**RECORD EXCERPTS:**
★ ★ ★ ★ ★
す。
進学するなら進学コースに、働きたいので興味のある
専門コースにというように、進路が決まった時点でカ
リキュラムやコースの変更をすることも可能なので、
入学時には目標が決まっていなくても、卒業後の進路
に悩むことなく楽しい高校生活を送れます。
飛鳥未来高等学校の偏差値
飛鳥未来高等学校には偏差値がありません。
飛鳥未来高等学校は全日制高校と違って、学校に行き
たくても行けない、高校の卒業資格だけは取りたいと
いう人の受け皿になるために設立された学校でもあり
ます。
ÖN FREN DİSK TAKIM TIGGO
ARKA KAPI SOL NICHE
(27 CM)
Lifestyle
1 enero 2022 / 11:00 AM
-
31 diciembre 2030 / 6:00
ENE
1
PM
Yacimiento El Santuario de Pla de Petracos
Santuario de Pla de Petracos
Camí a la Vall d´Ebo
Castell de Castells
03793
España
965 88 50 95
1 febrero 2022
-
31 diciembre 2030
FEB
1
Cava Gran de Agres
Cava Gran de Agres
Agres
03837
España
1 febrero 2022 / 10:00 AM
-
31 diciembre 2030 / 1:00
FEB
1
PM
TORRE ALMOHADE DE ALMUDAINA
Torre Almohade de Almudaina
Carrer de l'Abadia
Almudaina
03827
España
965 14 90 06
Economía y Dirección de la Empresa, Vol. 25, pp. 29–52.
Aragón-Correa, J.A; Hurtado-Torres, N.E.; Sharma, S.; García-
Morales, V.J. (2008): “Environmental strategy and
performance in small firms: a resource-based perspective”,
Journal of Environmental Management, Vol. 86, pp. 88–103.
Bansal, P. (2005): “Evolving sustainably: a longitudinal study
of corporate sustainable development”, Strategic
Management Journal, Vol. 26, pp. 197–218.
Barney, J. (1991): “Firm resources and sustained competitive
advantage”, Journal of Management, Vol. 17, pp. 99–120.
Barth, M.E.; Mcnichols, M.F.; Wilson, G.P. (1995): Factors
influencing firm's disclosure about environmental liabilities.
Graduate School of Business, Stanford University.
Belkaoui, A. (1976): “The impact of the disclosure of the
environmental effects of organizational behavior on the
★ ★ ★ ★ ★
**DIRECTIONS FOR THIS TASK:**
Wherever the word "Petracos" appears in the data, return the whole line.

**ANSWER TO THE EXERCISE:**
Yacimiento El Santuario de Pla de Petracos
Santuario de Pla de Petracos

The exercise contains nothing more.